Aldemiro da Conceição: um peixe graúdo que mordeu o anzol de João Lourenço?

Há indicações de que terá sido o antigo porta-voz de JES quem solicitou o seu retorno ao palácio presidencial, no que está a ser interpretado como a rendição de um tubarão eduardense às hostes lourencistas

Personagem altamente discreta, mas de enorme influência, ao longo dos anos em que serviu como um dos “homens do Presidente” no consulado de José Eduardo dos Santos, a ninguém ocorreria que a Aldemiro Vaz da Conceição ainda restasse fôlego para assumir algum papel ou missão no Palácio da Cidade Alta, agora que a instituição tem um novo “dono”: João Lourenço.
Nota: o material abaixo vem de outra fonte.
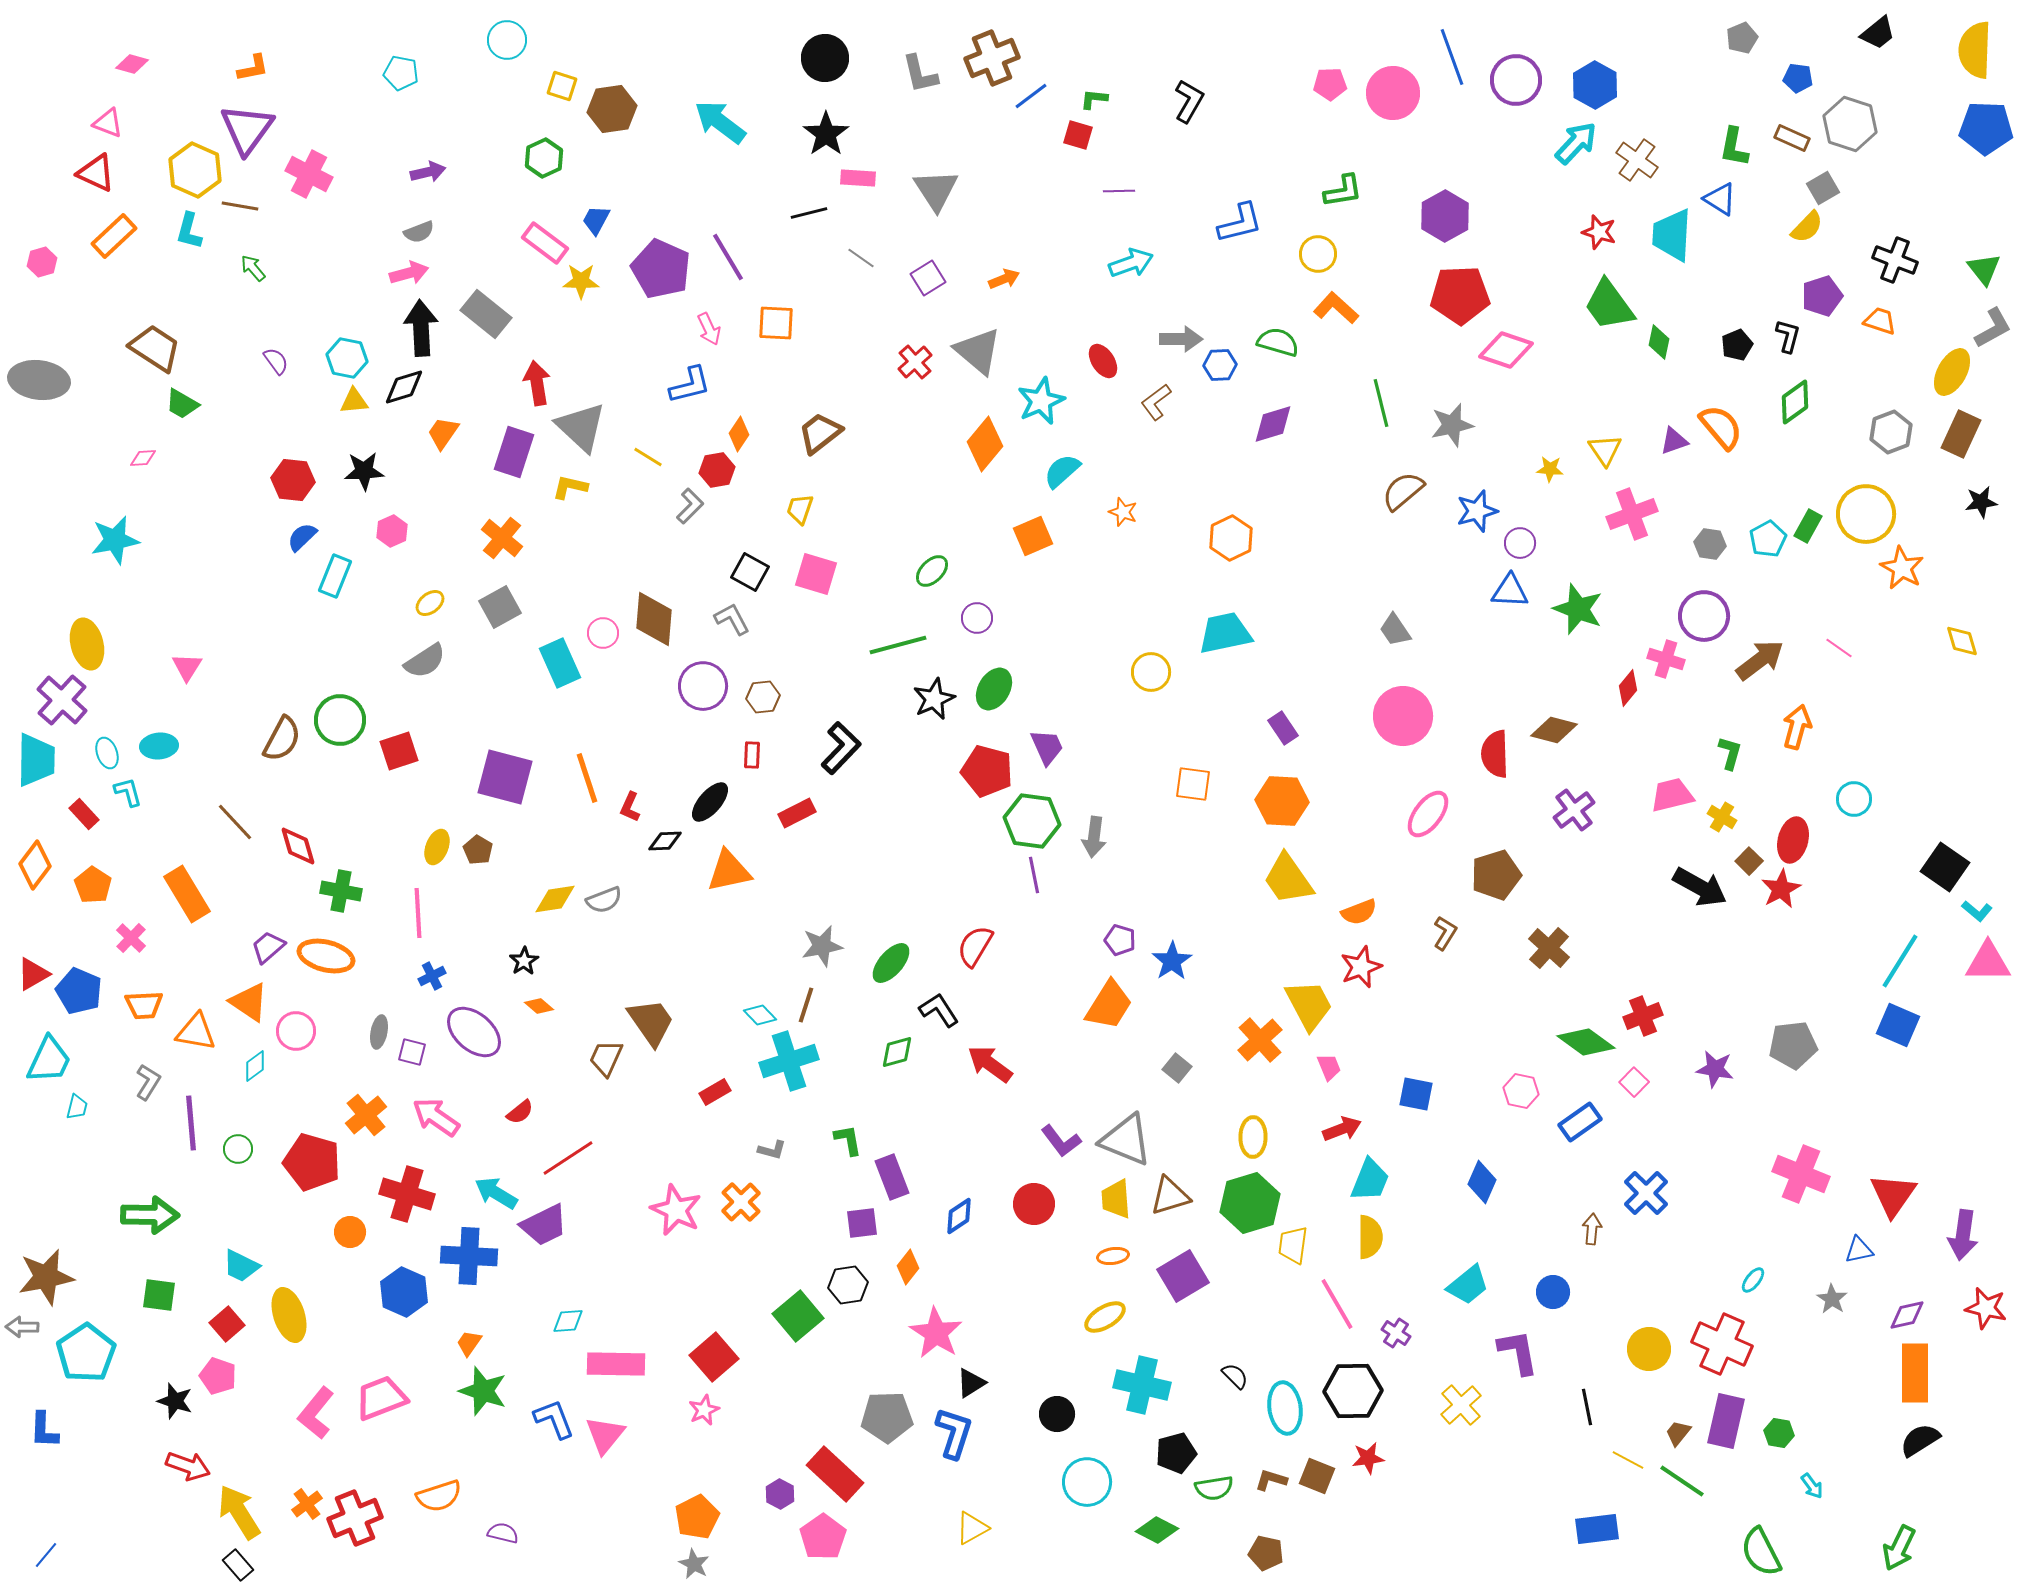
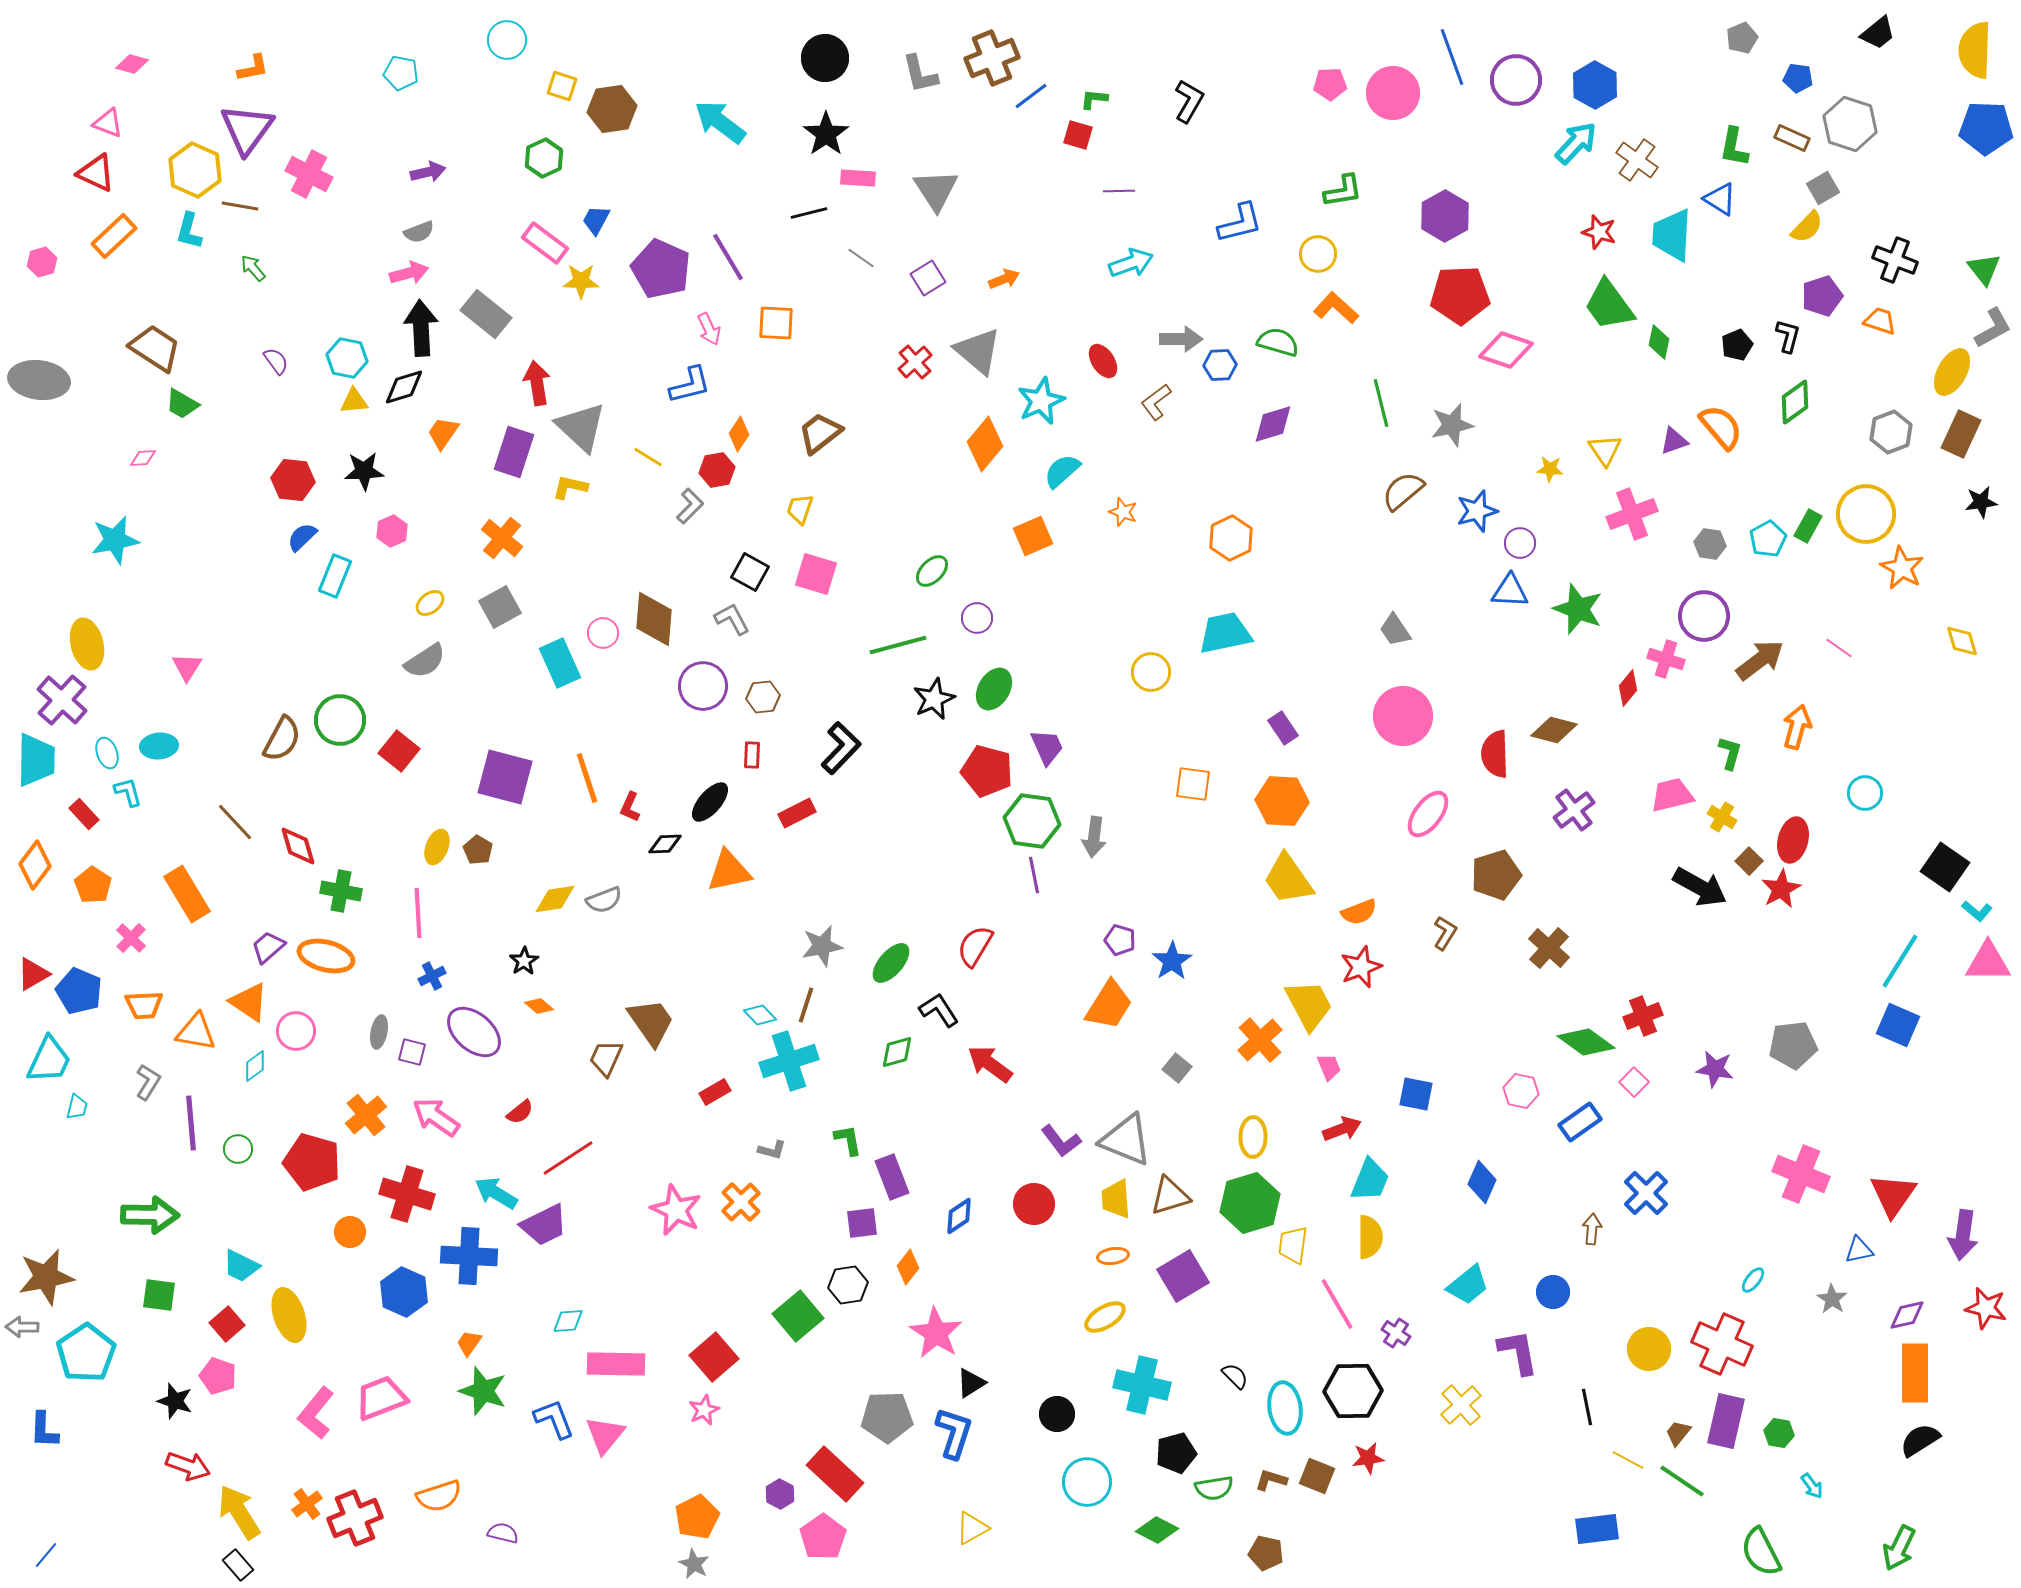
red square at (399, 751): rotated 33 degrees counterclockwise
cyan circle at (1854, 799): moved 11 px right, 6 px up
black diamond at (665, 841): moved 3 px down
Mas, pelos vistos, Aldemiro da Conceição – o “Tininho” como é tratado nos círculos mais íntimos – acaba de reinventar-se e está novamente no “inner circle” presidencial.

De facto, a notícia de que João Lourenço nomeou Aldemiro da Conceição para um cargo de direcção na Casa de Segurança da Presidência da República – na qual dirigirá o Gabinete de Acção Psicológica e Informação, GAPI – deixou muita gente à beira da apoplexia. Poucos esperavam que tal sucedesse, quanto mais não seja pelo facto do mesmo Aldemiro ter protagonizado, ainda recentemente, um gesto que foi no mínimo revelador de que estaria de malas aviadas para enveredar por um outro modo de vida que não a política: sua renúncia do cargo de deputado à Assembleia Nacional pelo MPLA.

Observe-se que Aldemiro da Conceição não suspendeu simplesmente o mandato parlamentar, como o fazem muitos, sobretudo figuras com expectativas de ocupar um cargo no Governo, ou ainda como fazia a antiga primeira-dama Ana Paula dos Santos. O ex-secretário para os quadros da presidência angolana – última função de Aldemiro no palácio – renunciou mesmo, o que significa à partida que abdicava em definitivo da possibilidade de retornar ao Parlamento, ou até de manter simplesmente os benefícios de imunidade conferidos pelo cargo de deputado, mesmo quando não esteja a ser exercido.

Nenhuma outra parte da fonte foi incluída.